映画の感想文を中心に、好き勝手なことを語っていきます。

最近購入したCD(その17)。

2009-06-06 06:54:24 | 音楽ネタ
 まず紹介するのがシアトルのロック・バンド、フリート・フォクシーズの同名のデビュー・アルバム。最近聴いたディスクの中で最もインパクトが強かったのがこれだ。先日「トワイライト 初恋」という映画について述べたが、あの作品で描かれた米国ワシントン州の幽玄な自然の風景がそのまま音楽になって流れてくると思えばいい。とにかく壮麗でスケールが大きい。旋律はあくまで優美で、コーラス・ワークの素晴らしさはタメ息が出るほどだ。通常のギターやドラムスといったロックを構成する基本的な楽器だけではなく、バンジョー、マンドリン、ピアノ、フルートといった多種多様なインストゥルメントを使い、分厚い音世界を展開させている。



 各ナンバーは一見同じ調子のように思えるが、それぞれ巧みにニュアンスを変えてきており聴き飽きない。録音もこのジャンルのディスクにしては良い方だろう。リーダーでヴォーカルのロビン・ペックノールドをはじめとするメンバーは、何と20歳代前半という若さだ。こういうグループの出現を見ると、アメリカの音楽文化がいかに奥深いものかを痛感する。

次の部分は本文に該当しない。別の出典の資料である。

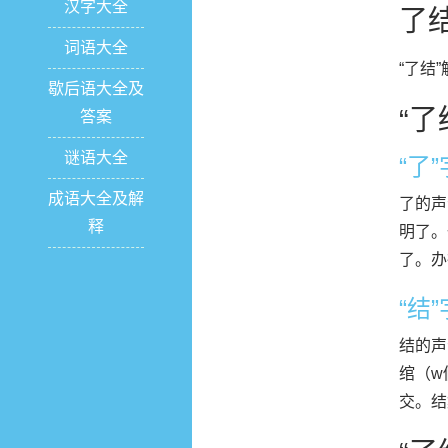
汉字大全
了
词语大全
“了结
歇后语大全及
“了
答案
谜语大全
“了
成语大全及解
了的声
释
明了。
了。办得
“结
结的声
绾（w
交。结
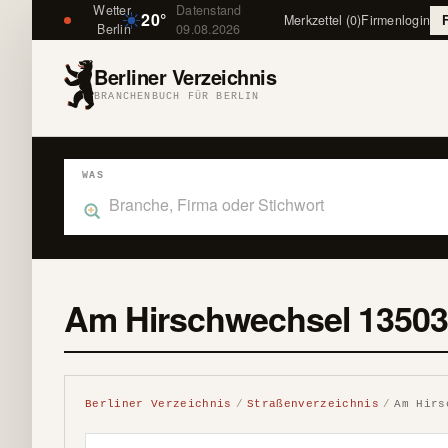
Wetter
Datenstand
20°
Merkzettel (0)
Firmenlogin
Berlin
09.08.2026
Berliner Verzeichnis
BRANCHENBUCH FÜR BERLIN
WAS
Was suchst du im Branchenbuch Berlin?
Am Hirschwechsel 13503 
Berliner Verzeichnis
Straßenverzeichnis
Am Hirs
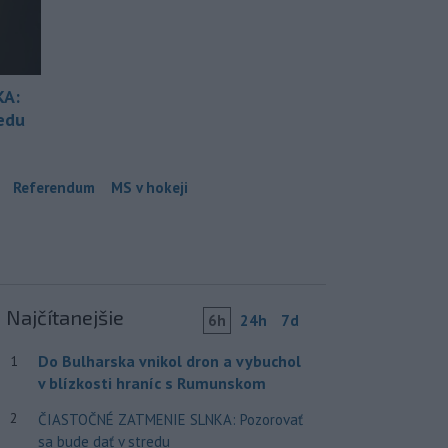
KA:
redu
Referendum
MS v hokeji
Najčítanejšie
6h
24h
7d
Do Bulharska vnikol dron a vybuchol
1
v blízkosti hraníc s Rumunskom
2
ČIASTOČNÉ ZATMENIE SLNKA: Pozorovať
sa bude dať v stredu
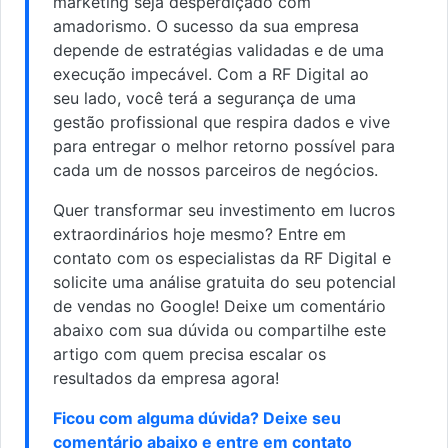
marketing seja desperdiçado com
amadorismo. O sucesso da sua empresa
depende de estratégias validadas e de uma
execução impecável. Com a RF Digital ao
seu lado, você terá a segurança de uma
gestão profissional que respira dados e vive
para entregar o melhor retorno possível para
cada um de nossos parceiros de negócios.
Quer transformar seu investimento em lucros
extraordinários hoje mesmo? Entre em
contato com os especialistas da RF Digital e
solicite uma análise gratuita do seu potencial
de vendas no Google! Deixe um comentário
abaixo com sua dúvida ou compartilhe este
artigo com quem precisa escalar os
resultados da empresa agora!
Ficou com alguma dúvida? Deixe seu
comentário abaixo e
entre em contato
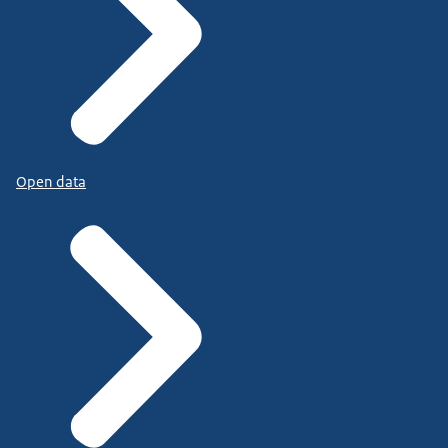
Open data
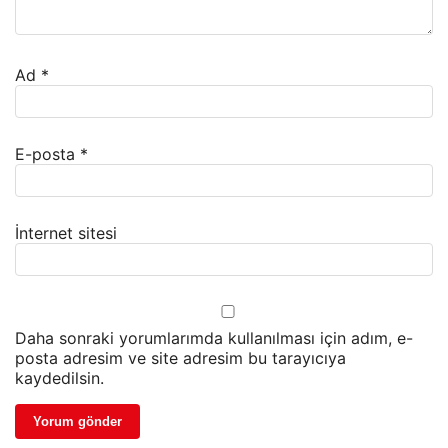
Ad
*
E-posta
*
İnternet sitesi
Daha sonraki yorumlarımda kullanılması için adım, e-
posta adresim ve site adresim bu tarayıcıya
kaydedilsin.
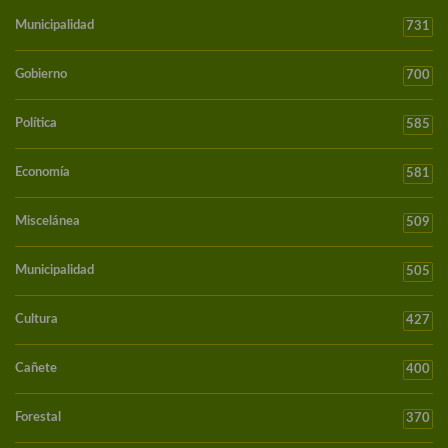
Municipalidad
731
Gobierno
700
Política
585
Economía
581
Miscelánea
509
Municipalidad
505
Cultura
427
Cañete
400
Forestal
370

ヒットチャートではCMやテレビドラマとのタイアップ曲がえらく目立つ“音楽後進国”の日本とは雲泥の差だ。なお、国内盤CDに関してはファースト・アルバムに先立って発売されたEP盤の「サン・ジャイアント」がカップリングされており、その意味でもお買い得感の高い音楽ソフトである。

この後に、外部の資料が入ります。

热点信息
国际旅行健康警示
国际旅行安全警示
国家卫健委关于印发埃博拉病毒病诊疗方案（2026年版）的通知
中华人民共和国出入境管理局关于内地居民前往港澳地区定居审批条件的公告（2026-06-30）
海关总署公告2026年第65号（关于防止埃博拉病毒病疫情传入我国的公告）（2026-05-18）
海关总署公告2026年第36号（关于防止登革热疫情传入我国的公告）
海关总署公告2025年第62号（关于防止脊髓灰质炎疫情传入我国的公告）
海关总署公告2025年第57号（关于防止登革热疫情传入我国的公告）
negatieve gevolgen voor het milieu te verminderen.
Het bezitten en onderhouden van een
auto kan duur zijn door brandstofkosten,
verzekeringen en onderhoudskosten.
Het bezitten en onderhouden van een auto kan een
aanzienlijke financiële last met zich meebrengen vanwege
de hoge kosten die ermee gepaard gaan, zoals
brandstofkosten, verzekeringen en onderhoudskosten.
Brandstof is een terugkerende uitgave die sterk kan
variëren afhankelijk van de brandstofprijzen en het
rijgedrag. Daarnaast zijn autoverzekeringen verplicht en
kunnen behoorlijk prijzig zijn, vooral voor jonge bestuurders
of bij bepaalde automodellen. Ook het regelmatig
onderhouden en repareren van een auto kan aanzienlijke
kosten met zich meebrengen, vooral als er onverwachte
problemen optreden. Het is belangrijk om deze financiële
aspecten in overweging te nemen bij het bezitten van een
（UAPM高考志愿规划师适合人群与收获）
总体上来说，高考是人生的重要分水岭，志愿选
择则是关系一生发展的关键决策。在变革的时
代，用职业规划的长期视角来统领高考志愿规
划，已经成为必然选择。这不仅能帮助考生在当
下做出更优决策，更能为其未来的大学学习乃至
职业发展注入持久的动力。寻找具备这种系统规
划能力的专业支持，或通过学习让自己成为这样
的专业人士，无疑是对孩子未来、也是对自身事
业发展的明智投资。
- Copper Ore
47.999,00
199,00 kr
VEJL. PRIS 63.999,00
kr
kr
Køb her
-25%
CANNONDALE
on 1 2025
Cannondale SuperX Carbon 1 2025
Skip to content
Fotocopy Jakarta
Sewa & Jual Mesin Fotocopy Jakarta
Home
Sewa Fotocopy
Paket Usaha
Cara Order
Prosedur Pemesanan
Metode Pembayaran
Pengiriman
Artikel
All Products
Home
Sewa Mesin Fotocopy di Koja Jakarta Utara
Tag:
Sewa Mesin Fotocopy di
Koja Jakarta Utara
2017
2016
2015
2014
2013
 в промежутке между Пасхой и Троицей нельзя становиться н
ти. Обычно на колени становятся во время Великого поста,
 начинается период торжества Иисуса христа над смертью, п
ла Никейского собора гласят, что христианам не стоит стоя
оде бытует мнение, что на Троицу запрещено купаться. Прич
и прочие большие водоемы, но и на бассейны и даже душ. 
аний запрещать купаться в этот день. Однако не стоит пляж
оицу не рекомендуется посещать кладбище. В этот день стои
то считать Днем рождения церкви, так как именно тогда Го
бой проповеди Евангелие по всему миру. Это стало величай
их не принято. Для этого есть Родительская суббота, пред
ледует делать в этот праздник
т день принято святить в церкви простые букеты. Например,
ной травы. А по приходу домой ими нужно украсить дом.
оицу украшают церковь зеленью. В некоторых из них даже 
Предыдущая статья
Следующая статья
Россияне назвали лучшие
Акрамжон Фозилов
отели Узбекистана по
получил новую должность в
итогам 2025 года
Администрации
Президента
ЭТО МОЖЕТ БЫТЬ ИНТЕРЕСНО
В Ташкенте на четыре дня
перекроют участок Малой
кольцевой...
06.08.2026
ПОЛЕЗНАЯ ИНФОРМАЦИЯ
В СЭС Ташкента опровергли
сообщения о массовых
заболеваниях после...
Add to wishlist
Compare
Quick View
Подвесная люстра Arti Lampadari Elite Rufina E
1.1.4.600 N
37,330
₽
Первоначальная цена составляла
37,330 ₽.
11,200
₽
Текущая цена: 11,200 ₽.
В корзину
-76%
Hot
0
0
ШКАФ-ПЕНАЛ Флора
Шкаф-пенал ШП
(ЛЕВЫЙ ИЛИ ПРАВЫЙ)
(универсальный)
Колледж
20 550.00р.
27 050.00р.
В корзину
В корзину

 フロリダ州を拠点として活動を続けてきたジャズ・ピアニストのマイケル・ロイヤルが、自らのトリオを率いてリリースしたアルバム「トランジション」は、その簡素すぎる装丁に誰しも買うのをためらってしまうだろう。みすぼらしい紙ジャケットにディスクが放り込まれているだけで、CDを入れるビニール状の袋さえない。もちろん別添のライナーノーツも省略されており、ジャケットの裏に簡単な紹介文が書いてあるだけだ。しかし、内容は目を見張るクォリティの高さである。見かけばかりで判断していては、めぐり逢えない音楽もあるのだ。



 「サム・アザー・タイム」や「フットプリンツ」といった良く知られた曲のカバーを中心に、いくつかのオリジナルが挿入された構成。まずそのクリスタルのような透徹した音色に魅せられてしまう。メロディの美しさを存分に引き出すロイヤルの繊細極まりないピアノ・タッチと、マイナーだが手練れのテクニシャンであるドラマーとベーシストの強力なリズム・セクションとのコラボレーションは、スリル満点だ。けっこう緊張感はあるが、決して聴き手を突き放さない。それどころか清涼なサウンド世界にリスナーを引き込んでしまう。録音もかなり優秀で、部屋の空気まで変わってくるようだ。どこにでも売っているディスクではないものの、耳を傾ける価値はある。

 ヘンデルのオルガン協奏曲は良く知られたナンバーであるにもかかわらず、意外と代表盤が少ない。曲の雰囲気からしてモダン楽器よりもオリジナル楽器を使った演奏がツボに入ると思われるのだが、一時期は評判になったトレヴァー・ピノック&イングリッシュ・コンソートによるアルバムは国内盤のリリースが終わったようだし、定番と言われているトン・コープマン&アムステルダム・バロック・ソロイスツ盤は、個人的にはどうもマジメすぎて面白くない。そんな中で久々の快打が、このオッターヴィオ・ダントーネ&アカデミア・ビザンティーナというイタリア勢によるアルバムである。



 まず感じるのは音色の明るさだ。快晴の空の下で野外コンサートを聴いているような爽快感がある。ダントーネのオルガンは実にスムーズで屈託がない。かといって決して軽くはなく、要所を押さえた堅実さも覗かせる。時折挿入されるちょっとしたケレン味も絶妙の効果だ。バックを務めるアカデミア・ビザンティーナの演奏は小気味良く、モタついた部分は微塵もない。聴き手によっては陰影が無さ過ぎると思うかもしれないが、この清新な持ち味は“これでいいのだ!”という説得力を持っている。録音も良好。左右の広がりは程々だが、各楽器の前後の距離感は上手く捉えられている。特にやや腰高に定位するオルガンの響きは、ノーブルかつ鮮やかだ。